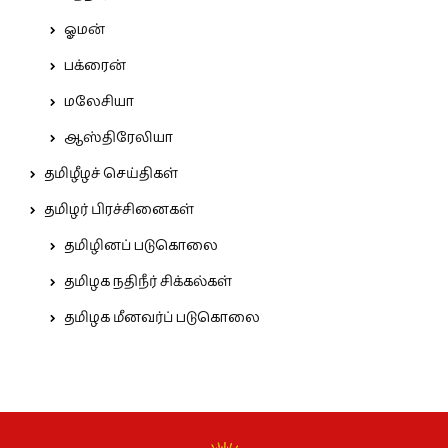
ஓமன்
பக்ரைன்
மலேசியா
ஆஸ்திரேலியா
தமிழீழச் செய்திகள்
தமிழர் பிரச்சினைகள்
தமிழினப் படுகொலை
தமிழக நதிநீர் சிக்கல்கள்
தமிழக மீனவர்ப் படுகொலை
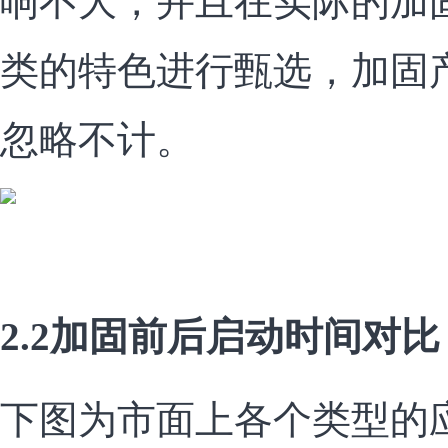
响不大，并且在实际的加
类的特色进行甄选，加固
忽略不计。
2.2加固前后启动时间对比
下图为市面上各个类型的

**What you have to do**
Leaving every picture out, return the lines from the one containing "தமிழக நதிநீர் சிக்கல்கள்" through the last line of the records exactly.

**Result of the task**
தமிழக நதிநீர் சிக்கல்கள்
தமிழக மீனவர்ப் படுகொலை
响不大，并且在实际的加
类的特色进行甄选，加固
忽略不计。
2.2加固前后启动时间对比
下图为市面上各个类型的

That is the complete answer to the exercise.